En un entorno diseñado para poner a prueba cada componente clave, nuestra camioneta volvió a demostrar que está preparada para responder a las necesidades del trabajo diario en el país. A través de un recorrido técnico en pista, se evidenció su desempeño frente a escenarios que replican condiciones reales de uso, como pendientes pronunciadas, superficies irregulares y obstáculos estructurales.
Durante la jornada, se pudo observar cómo el vehículo mantiene estabilidad y control incluso en maniobras de alta exigencia, lo que refleja un desarrollo enfocado en resistencia y confiabilidad. Más allá de una simple exhibición, este tipo de pruebas forman parte de un proceso continuo para validar que cada unidad cumpla con los estándares necesarios para enfrentar terrenos complejos.
El ejercicio también permitió destacar elementos clave en su configuración mecánica, especialmente aquellos relacionados con la suspensión y la estructura inferior, fundamentales para garantizar durabilidad en actividades productivas.
Estos aspectos, aunque no siempre visibles en el uso cotidiano, son determinantes para quienes dependen del vehículo como herramienta de trabajo.

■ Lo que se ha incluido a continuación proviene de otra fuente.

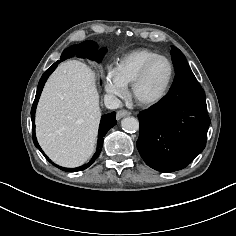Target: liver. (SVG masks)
<instances>
[{"label":"liver","mask_w":236,"mask_h":236,"mask_svg":"<svg viewBox=\"0 0 236 236\" xmlns=\"http://www.w3.org/2000/svg\"><path fill=\"white\" fill-rule=\"evenodd\" d=\"M101 112L95 75L85 64L64 62L49 77L36 110V136L56 164L77 167L93 154Z\"/></svg>","instance_id":"6515ba94"}]
</instances>
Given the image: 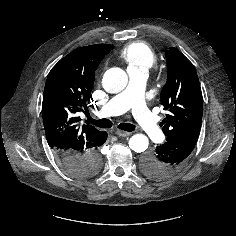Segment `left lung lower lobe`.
Instances as JSON below:
<instances>
[{"mask_svg": "<svg viewBox=\"0 0 236 236\" xmlns=\"http://www.w3.org/2000/svg\"><path fill=\"white\" fill-rule=\"evenodd\" d=\"M198 135H183L158 146L141 160V169L148 177L165 179L176 174L186 163Z\"/></svg>", "mask_w": 236, "mask_h": 236, "instance_id": "0a47b994", "label": "left lung lower lobe"}]
</instances>
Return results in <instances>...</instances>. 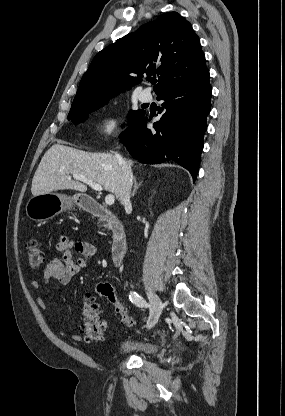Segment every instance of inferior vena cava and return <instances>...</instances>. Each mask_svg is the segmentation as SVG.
<instances>
[{
  "mask_svg": "<svg viewBox=\"0 0 285 416\" xmlns=\"http://www.w3.org/2000/svg\"><path fill=\"white\" fill-rule=\"evenodd\" d=\"M116 160H118V164L122 170L121 176V188H120V202L123 206H128L131 204L130 202V192L132 188V180L133 174L130 166H128L127 162L121 158L120 154H115Z\"/></svg>",
  "mask_w": 285,
  "mask_h": 416,
  "instance_id": "1",
  "label": "inferior vena cava"
}]
</instances>
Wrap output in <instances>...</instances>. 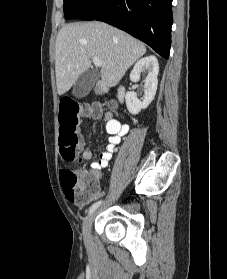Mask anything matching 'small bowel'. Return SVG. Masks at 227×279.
<instances>
[{"label":"small bowel","instance_id":"c3829d8e","mask_svg":"<svg viewBox=\"0 0 227 279\" xmlns=\"http://www.w3.org/2000/svg\"><path fill=\"white\" fill-rule=\"evenodd\" d=\"M104 120L106 121V131L109 135L106 148L100 153L99 159L90 163L89 167L83 172L84 175L94 177L97 184L102 178V170L108 167L116 146L121 141V137L129 131V126L114 119L110 112L104 113ZM92 156L91 149H85L82 153V157L86 161L90 160ZM99 192V189H97L96 194H99Z\"/></svg>","mask_w":227,"mask_h":279}]
</instances>
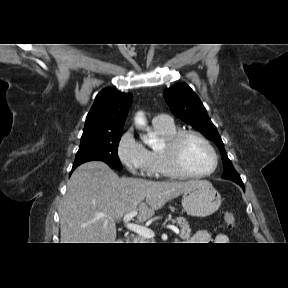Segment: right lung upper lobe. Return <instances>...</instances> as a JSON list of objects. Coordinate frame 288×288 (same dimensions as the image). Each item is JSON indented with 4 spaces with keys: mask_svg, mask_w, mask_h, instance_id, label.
I'll list each match as a JSON object with an SVG mask.
<instances>
[{
    "mask_svg": "<svg viewBox=\"0 0 288 288\" xmlns=\"http://www.w3.org/2000/svg\"><path fill=\"white\" fill-rule=\"evenodd\" d=\"M131 102V93H121L113 88L99 92L86 117L81 140L122 132Z\"/></svg>",
    "mask_w": 288,
    "mask_h": 288,
    "instance_id": "cb5924a9",
    "label": "right lung upper lobe"
}]
</instances>
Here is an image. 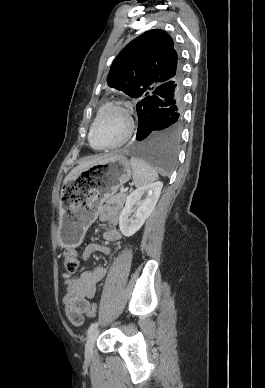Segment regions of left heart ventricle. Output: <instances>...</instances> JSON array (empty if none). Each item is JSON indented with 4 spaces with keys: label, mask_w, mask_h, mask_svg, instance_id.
Returning a JSON list of instances; mask_svg holds the SVG:
<instances>
[{
    "label": "left heart ventricle",
    "mask_w": 265,
    "mask_h": 388,
    "mask_svg": "<svg viewBox=\"0 0 265 388\" xmlns=\"http://www.w3.org/2000/svg\"><path fill=\"white\" fill-rule=\"evenodd\" d=\"M126 130V119L117 111L107 112L95 128L94 140L98 145H112L119 141Z\"/></svg>",
    "instance_id": "obj_1"
}]
</instances>
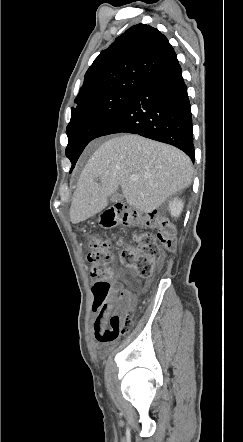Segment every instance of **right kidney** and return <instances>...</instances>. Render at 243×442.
<instances>
[{"label": "right kidney", "instance_id": "ca27d5eb", "mask_svg": "<svg viewBox=\"0 0 243 442\" xmlns=\"http://www.w3.org/2000/svg\"><path fill=\"white\" fill-rule=\"evenodd\" d=\"M183 206L184 204L182 200L174 198V200L169 203V210L171 212V215L174 217H178L182 212Z\"/></svg>", "mask_w": 243, "mask_h": 442}]
</instances>
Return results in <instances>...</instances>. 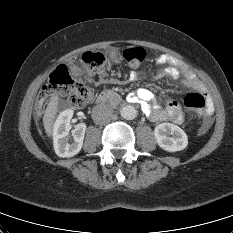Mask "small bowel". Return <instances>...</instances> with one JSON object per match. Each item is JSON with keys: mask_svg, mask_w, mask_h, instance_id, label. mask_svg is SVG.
Listing matches in <instances>:
<instances>
[{"mask_svg": "<svg viewBox=\"0 0 233 233\" xmlns=\"http://www.w3.org/2000/svg\"><path fill=\"white\" fill-rule=\"evenodd\" d=\"M157 65L167 66L156 74V78L170 77L181 80L186 86L206 94V88L202 82L188 69L182 67L173 57L162 54L156 59ZM138 77L136 71L130 73V79L135 80ZM153 93L145 88H140L136 92L128 96V101L133 104H138L146 116L153 121H171L177 124L185 120V114L178 101H171L166 107H160L152 104ZM213 112V105L210 101L207 102L204 114L209 116ZM210 127V120L205 119L201 126V131L204 132Z\"/></svg>", "mask_w": 233, "mask_h": 233, "instance_id": "obj_1", "label": "small bowel"}]
</instances>
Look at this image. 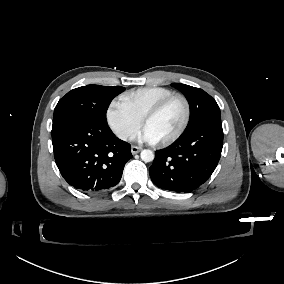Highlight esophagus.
Instances as JSON below:
<instances>
[{"mask_svg":"<svg viewBox=\"0 0 284 284\" xmlns=\"http://www.w3.org/2000/svg\"><path fill=\"white\" fill-rule=\"evenodd\" d=\"M141 150H142V148L138 147V146H132L131 147V152H132L133 155L139 153Z\"/></svg>","mask_w":284,"mask_h":284,"instance_id":"esophagus-1","label":"esophagus"}]
</instances>
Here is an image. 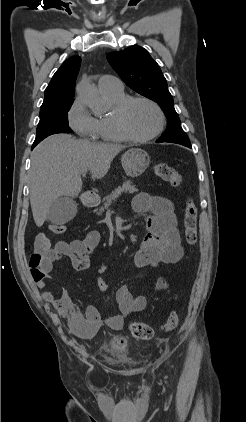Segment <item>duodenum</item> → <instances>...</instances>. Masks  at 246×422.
Segmentation results:
<instances>
[{
  "label": "duodenum",
  "instance_id": "1",
  "mask_svg": "<svg viewBox=\"0 0 246 422\" xmlns=\"http://www.w3.org/2000/svg\"><path fill=\"white\" fill-rule=\"evenodd\" d=\"M83 203H84V205H85L86 207H88V208H93V207L97 206V204H98V199H97V197H95V196L88 195V196H85V197L83 198Z\"/></svg>",
  "mask_w": 246,
  "mask_h": 422
}]
</instances>
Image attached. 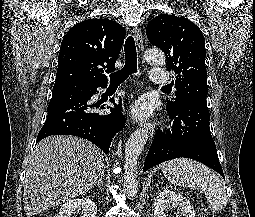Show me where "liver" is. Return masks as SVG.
<instances>
[{
  "label": "liver",
  "instance_id": "liver-1",
  "mask_svg": "<svg viewBox=\"0 0 255 217\" xmlns=\"http://www.w3.org/2000/svg\"><path fill=\"white\" fill-rule=\"evenodd\" d=\"M104 170L103 152L91 142L75 136L43 139L31 153L26 170L27 216L85 194Z\"/></svg>",
  "mask_w": 255,
  "mask_h": 217
}]
</instances>
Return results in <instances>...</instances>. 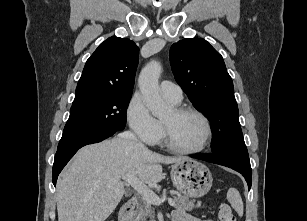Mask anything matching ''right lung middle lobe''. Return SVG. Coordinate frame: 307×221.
Masks as SVG:
<instances>
[{
	"label": "right lung middle lobe",
	"instance_id": "1",
	"mask_svg": "<svg viewBox=\"0 0 307 221\" xmlns=\"http://www.w3.org/2000/svg\"><path fill=\"white\" fill-rule=\"evenodd\" d=\"M132 93H110L73 102L58 147L123 130Z\"/></svg>",
	"mask_w": 307,
	"mask_h": 221
}]
</instances>
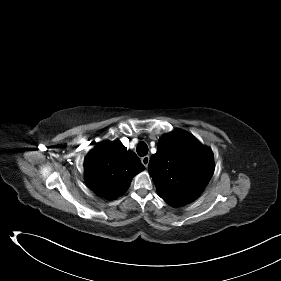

Adicionalmente, el espacio sirvió para reforzar el propósito detrás del proyecto: ofrecer una camioneta pensada desde la realidad ecuatoriana, adaptada a distintos contextos geográficos y laborales. La interacción cercana con el vehículo y su comportamiento en pista reflejan una propuesta que prioriza funcionalidad, rendimiento y seguridad.
Con este tipo de experiencias, seguimos consolidando una visión clara: desarrollar vehículos que no solo acompañen el trabajo, sino que estén preparados para sostenerlo en el tiempo.